Il a ainsi pour objet de modifier les articles 45 à 48 de la loi du 6 janvier 1978 et de répartir ces mesures correctrices entre le Président de la CNIL et la formation restreinte. Il traite également des types de procédure en urgence et hors urgence. Il clarifie, dans le sens de l’article 83 du Règlement, les hypothèses dans lesquelles la formation restreinte peut prendre une sanction sans mise en demeure préalable. Le projet de loi procède ainsi à une adaptation nécessaire du droit national au Règlement, ce dernier comportant une liste unique de mesures correctrices sans préjuger de l’organisation interne de chaque autorité de contrôle nationale. La ventilation retenue par le projet de loi n’appelle de la part de la Commission que les observations suivantes.

- En premier lieu, la Commission relève que le 2° du II de l’article 45 de la loi modifiée dispose que la formation restreinte de la CNIL peut prononcer une injonction de mettre en conformité le traitement avec les obligations résultant de la présente loi ou du Règlement, assortie, sauf dans le cas où le traitement est mis en œuvre par l’Etat, d’une astreinte. La Commission considère que l’injonction sous astreinte constitue une mesure efficace permettant d’emporter des effets dissuasifs à l’égard de responsables de traitement ou de sous-traitants et de garantir l’effectivité de leurs obligations ainsi que des droits des personnes. L’usage de ce nouveau pouvoir devrait correspondre aux hypothèses mentionnées, s’agissant de l’Autorité de la concurrence, à l’article L. 464-2 du code de commerce et les conditions de recours à l’astreinte pourraient, le cas échéant, être précisées expressément dans le projet de loi.

Elle regrette, cependant, qu’une telle injonction avec astreinte ne soit pas également prévue afin de satisfaire aux demandes présentées par les personnes en vue d’exercer leurs droits (accès, opposition ou rectification notamment). Or, les deux tiers des plaintes dont est saisie la Commission chaque année portent sur l’exercice d’un droit et, dans de nombreux cas, un pouvoir d’injonction avec astreinte permettrait de satisfaire aux demandes des plaignants. Ce pouvoir d’injonction devrait être prévu pour garantir l’effectivité des droits conférés aux citoyens par le Règlement.
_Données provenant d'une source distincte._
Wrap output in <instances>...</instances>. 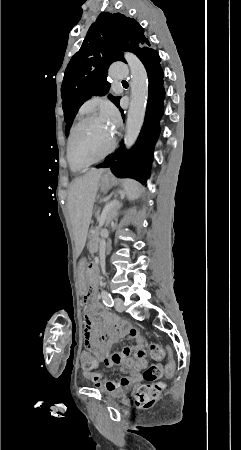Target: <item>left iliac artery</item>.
<instances>
[{
	"label": "left iliac artery",
	"instance_id": "obj_1",
	"mask_svg": "<svg viewBox=\"0 0 241 450\" xmlns=\"http://www.w3.org/2000/svg\"><path fill=\"white\" fill-rule=\"evenodd\" d=\"M102 298H103V303L108 306V307H112L114 305V301L112 299V296L110 293H108L107 291H102Z\"/></svg>",
	"mask_w": 241,
	"mask_h": 450
}]
</instances>
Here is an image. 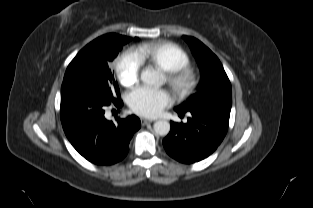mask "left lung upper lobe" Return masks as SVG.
Listing matches in <instances>:
<instances>
[{
    "label": "left lung upper lobe",
    "instance_id": "1",
    "mask_svg": "<svg viewBox=\"0 0 313 208\" xmlns=\"http://www.w3.org/2000/svg\"><path fill=\"white\" fill-rule=\"evenodd\" d=\"M183 38L189 44L199 65L201 81L197 92L176 108L181 111L205 106L231 109L232 88L220 60L196 38L190 36H183Z\"/></svg>",
    "mask_w": 313,
    "mask_h": 208
}]
</instances>
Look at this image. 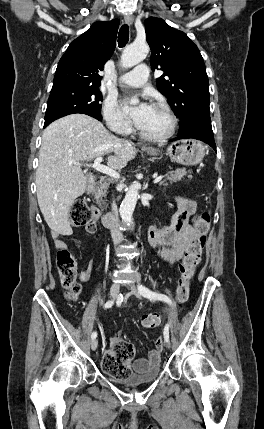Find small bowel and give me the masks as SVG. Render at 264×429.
<instances>
[{
	"mask_svg": "<svg viewBox=\"0 0 264 429\" xmlns=\"http://www.w3.org/2000/svg\"><path fill=\"white\" fill-rule=\"evenodd\" d=\"M177 203L178 211L172 218V221L169 225H166L161 229L150 227L147 231L149 244L155 249L159 257L169 264H174L180 260L186 249L199 237L197 230L189 224V218L196 211V202L191 198L178 197ZM95 230L96 221H92L87 226V231L89 233H94ZM71 233L72 230L70 228H67L63 232H54L52 236L55 246L58 249H66V244L61 239V237L64 235H70ZM93 269V264L87 265L86 268L80 273V280L82 282H89ZM121 341L122 338L117 336L113 340L112 345H115ZM111 353L112 349L108 350L105 354ZM159 362L160 350L155 349L148 353L147 358H138L133 362L130 361L128 363V368L130 372L133 369L137 373H143L150 367L158 365Z\"/></svg>",
	"mask_w": 264,
	"mask_h": 429,
	"instance_id": "1",
	"label": "small bowel"
}]
</instances>
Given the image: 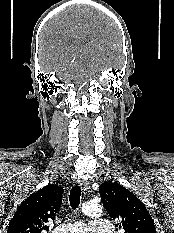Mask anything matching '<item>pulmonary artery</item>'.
Here are the masks:
<instances>
[{
    "label": "pulmonary artery",
    "mask_w": 174,
    "mask_h": 233,
    "mask_svg": "<svg viewBox=\"0 0 174 233\" xmlns=\"http://www.w3.org/2000/svg\"><path fill=\"white\" fill-rule=\"evenodd\" d=\"M110 227L103 219H93L88 223L73 222L58 226L53 233H109Z\"/></svg>",
    "instance_id": "obj_1"
}]
</instances>
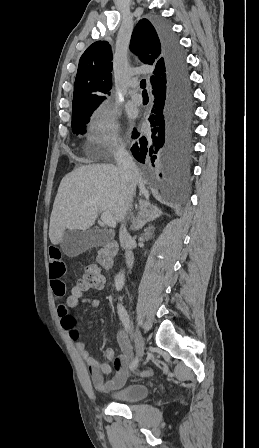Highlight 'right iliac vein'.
Masks as SVG:
<instances>
[{"label": "right iliac vein", "instance_id": "obj_1", "mask_svg": "<svg viewBox=\"0 0 259 448\" xmlns=\"http://www.w3.org/2000/svg\"><path fill=\"white\" fill-rule=\"evenodd\" d=\"M134 338L137 355L141 358L144 355V340L138 328L135 329Z\"/></svg>", "mask_w": 259, "mask_h": 448}]
</instances>
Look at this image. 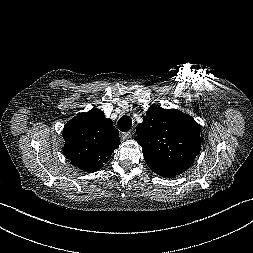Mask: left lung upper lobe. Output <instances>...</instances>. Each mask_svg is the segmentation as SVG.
Masks as SVG:
<instances>
[{"label": "left lung upper lobe", "mask_w": 253, "mask_h": 253, "mask_svg": "<svg viewBox=\"0 0 253 253\" xmlns=\"http://www.w3.org/2000/svg\"><path fill=\"white\" fill-rule=\"evenodd\" d=\"M136 132L148 167L163 177L186 171L201 149L199 124L176 109L150 107Z\"/></svg>", "instance_id": "5c2ea615"}]
</instances>
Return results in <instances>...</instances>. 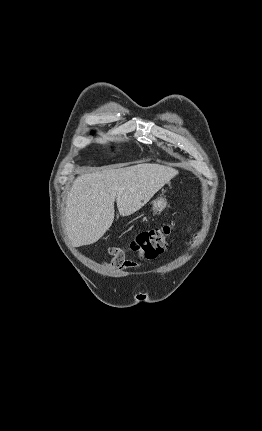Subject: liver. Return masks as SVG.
I'll return each instance as SVG.
<instances>
[{"mask_svg":"<svg viewBox=\"0 0 262 431\" xmlns=\"http://www.w3.org/2000/svg\"><path fill=\"white\" fill-rule=\"evenodd\" d=\"M178 175L172 167L142 163L79 176L68 193L66 233L75 247L97 242L111 227L116 200L121 216L142 208Z\"/></svg>","mask_w":262,"mask_h":431,"instance_id":"liver-1","label":"liver"}]
</instances>
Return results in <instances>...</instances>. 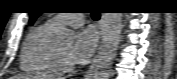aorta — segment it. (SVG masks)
I'll return each instance as SVG.
<instances>
[{"label": "aorta", "mask_w": 177, "mask_h": 79, "mask_svg": "<svg viewBox=\"0 0 177 79\" xmlns=\"http://www.w3.org/2000/svg\"><path fill=\"white\" fill-rule=\"evenodd\" d=\"M104 38L102 50L98 56L93 79H109L112 64L120 43L122 31V13H104ZM58 41L71 42L74 32L63 28L57 34Z\"/></svg>", "instance_id": "1"}]
</instances>
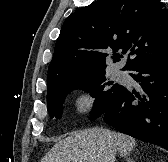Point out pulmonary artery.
<instances>
[{"mask_svg":"<svg viewBox=\"0 0 168 162\" xmlns=\"http://www.w3.org/2000/svg\"><path fill=\"white\" fill-rule=\"evenodd\" d=\"M120 76H124V73H119Z\"/></svg>","mask_w":168,"mask_h":162,"instance_id":"pulmonary-artery-1","label":"pulmonary artery"}]
</instances>
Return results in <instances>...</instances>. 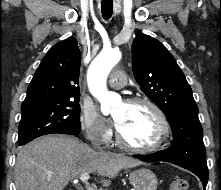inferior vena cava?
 <instances>
[{
    "instance_id": "inferior-vena-cava-1",
    "label": "inferior vena cava",
    "mask_w": 221,
    "mask_h": 190,
    "mask_svg": "<svg viewBox=\"0 0 221 190\" xmlns=\"http://www.w3.org/2000/svg\"><path fill=\"white\" fill-rule=\"evenodd\" d=\"M94 147H96L99 151H102V148L100 147V143L99 142H93Z\"/></svg>"
}]
</instances>
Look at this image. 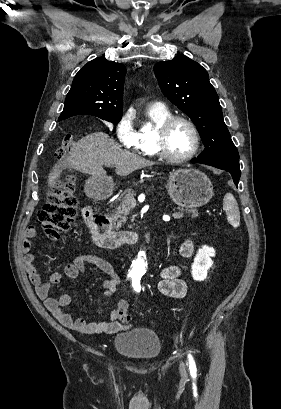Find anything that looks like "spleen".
<instances>
[{"label":"spleen","mask_w":281,"mask_h":409,"mask_svg":"<svg viewBox=\"0 0 281 409\" xmlns=\"http://www.w3.org/2000/svg\"><path fill=\"white\" fill-rule=\"evenodd\" d=\"M223 209L227 215L228 223H230L234 229H237L240 225V211L238 202L232 192H226L223 198Z\"/></svg>","instance_id":"obj_1"}]
</instances>
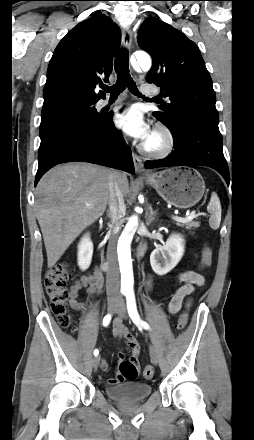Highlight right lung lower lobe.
<instances>
[{"mask_svg":"<svg viewBox=\"0 0 254 440\" xmlns=\"http://www.w3.org/2000/svg\"><path fill=\"white\" fill-rule=\"evenodd\" d=\"M82 161L134 173L131 149L115 128L112 114L99 115L92 127L70 129L53 137L39 148L35 186L53 166Z\"/></svg>","mask_w":254,"mask_h":440,"instance_id":"1","label":"right lung lower lobe"}]
</instances>
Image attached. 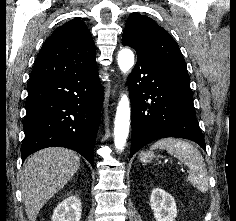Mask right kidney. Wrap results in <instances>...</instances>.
<instances>
[{"mask_svg":"<svg viewBox=\"0 0 236 221\" xmlns=\"http://www.w3.org/2000/svg\"><path fill=\"white\" fill-rule=\"evenodd\" d=\"M81 202L77 196H70L55 208L52 221H80Z\"/></svg>","mask_w":236,"mask_h":221,"instance_id":"1","label":"right kidney"}]
</instances>
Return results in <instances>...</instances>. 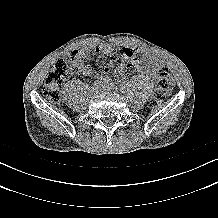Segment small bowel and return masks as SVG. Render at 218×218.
<instances>
[{
	"label": "small bowel",
	"instance_id": "obj_1",
	"mask_svg": "<svg viewBox=\"0 0 218 218\" xmlns=\"http://www.w3.org/2000/svg\"><path fill=\"white\" fill-rule=\"evenodd\" d=\"M110 53H112L111 62L120 64L121 71L117 73L119 80L124 79L134 71H139L152 78H156L158 70L161 68L159 58L149 51L140 50L139 48L115 47L112 44H103L98 47H89L74 51L71 55V72L73 74L82 73L85 76H89L92 74V67L84 66L87 57L96 55L99 60ZM136 54H140L141 58H137ZM108 72V68L104 69L103 72L97 75V78H104Z\"/></svg>",
	"mask_w": 218,
	"mask_h": 218
}]
</instances>
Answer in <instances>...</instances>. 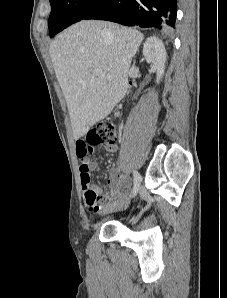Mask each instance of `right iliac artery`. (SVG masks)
<instances>
[{
    "label": "right iliac artery",
    "instance_id": "1",
    "mask_svg": "<svg viewBox=\"0 0 227 298\" xmlns=\"http://www.w3.org/2000/svg\"><path fill=\"white\" fill-rule=\"evenodd\" d=\"M133 176H134V187H133V191H132V196H135L139 190L141 176L137 171L133 172Z\"/></svg>",
    "mask_w": 227,
    "mask_h": 298
}]
</instances>
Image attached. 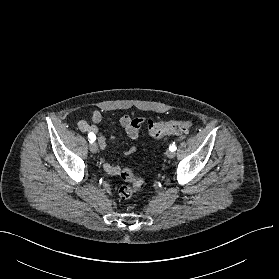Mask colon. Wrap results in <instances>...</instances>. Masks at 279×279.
<instances>
[{"mask_svg":"<svg viewBox=\"0 0 279 279\" xmlns=\"http://www.w3.org/2000/svg\"><path fill=\"white\" fill-rule=\"evenodd\" d=\"M191 123L186 120H172L167 122L150 121L148 125V133L156 139L165 138L169 135H179L190 130ZM121 178L128 184L123 185L118 190L121 199H130L136 192L145 188V181L133 174L129 167H124L121 171Z\"/></svg>","mask_w":279,"mask_h":279,"instance_id":"colon-1","label":"colon"}]
</instances>
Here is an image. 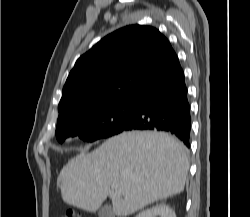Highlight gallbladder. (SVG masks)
Listing matches in <instances>:
<instances>
[{
    "label": "gallbladder",
    "instance_id": "obj_1",
    "mask_svg": "<svg viewBox=\"0 0 250 217\" xmlns=\"http://www.w3.org/2000/svg\"><path fill=\"white\" fill-rule=\"evenodd\" d=\"M99 217H115L114 212L110 205L101 207L98 211Z\"/></svg>",
    "mask_w": 250,
    "mask_h": 217
}]
</instances>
- En deuxième lieu, le 3° du III de l’article 45 de la loi modifiée dispose que le Président de la CNIL peut mettre en demeure de communiquer à la personne concernée une violation de données à caractère personnel à l’exception des traitements qui intéressent la sûreté de l’Etat ou la défense et ceux mentionnées à l’article 27. Une telle mesure peut donc en revanche être prononcée s’agissant des traitements visés au 2° du I de l’article 26 de la même loi, conformément à ce que prévoit le c° du II de l’article 47 de la Directive.

La Commission estime qu’afin d’être en mesure d’assurer le plus haut niveau de protection des droits, l’obligation de communiquer à la personne concernée une violation de données à caractère personnel devrait, par principe, s’étendre à tous les traitements sans exception. Elle considère en outre que l’enjeu d’information des personnes concernées est d’autant plus crucial que les conséquences d’une divulgation de données pour elles sont importantes, ce qui peut être le cas des traitements mentionnés à l’article 27 de la loi du 6 janvier 1978.

- En troisième lieu , il est prévu quatre types d’exception au titre des pouvoirs dont dispose la formation restreinte en application des articles 45 et 46 de la loi modifiée. L’articulation entre ces différentes exceptions et leurs modalités de mise en œuvre n’apparait pas toujours suffisamment cohérente.

La Commission relève tout d’abord que le 3° du II du projet d’article 45 prévoit la limitation temporaire ou définitive du traitement ou son interdiction, à l’exception des traitements qui intéressent la sûreté de l’Etat ou la défense visés au 1° du I de l’article 26 de la loi. La Commission en déduit que les mesures de limitation ou d’interdiction seraient applicables aux autres traitements relevant des articles des articles 26 et 27. En revanche, en application du 1° du I de l’article 46 tel que modifié par le projet de loi, la formation restreinte ne pourrait pas, pour ces mêmes traitements, prononcer une interruption provisoire de leur mise en œuvre en cas d’urgence et d’atteinte aux droits et libertés visés à l’article 1er de la loi.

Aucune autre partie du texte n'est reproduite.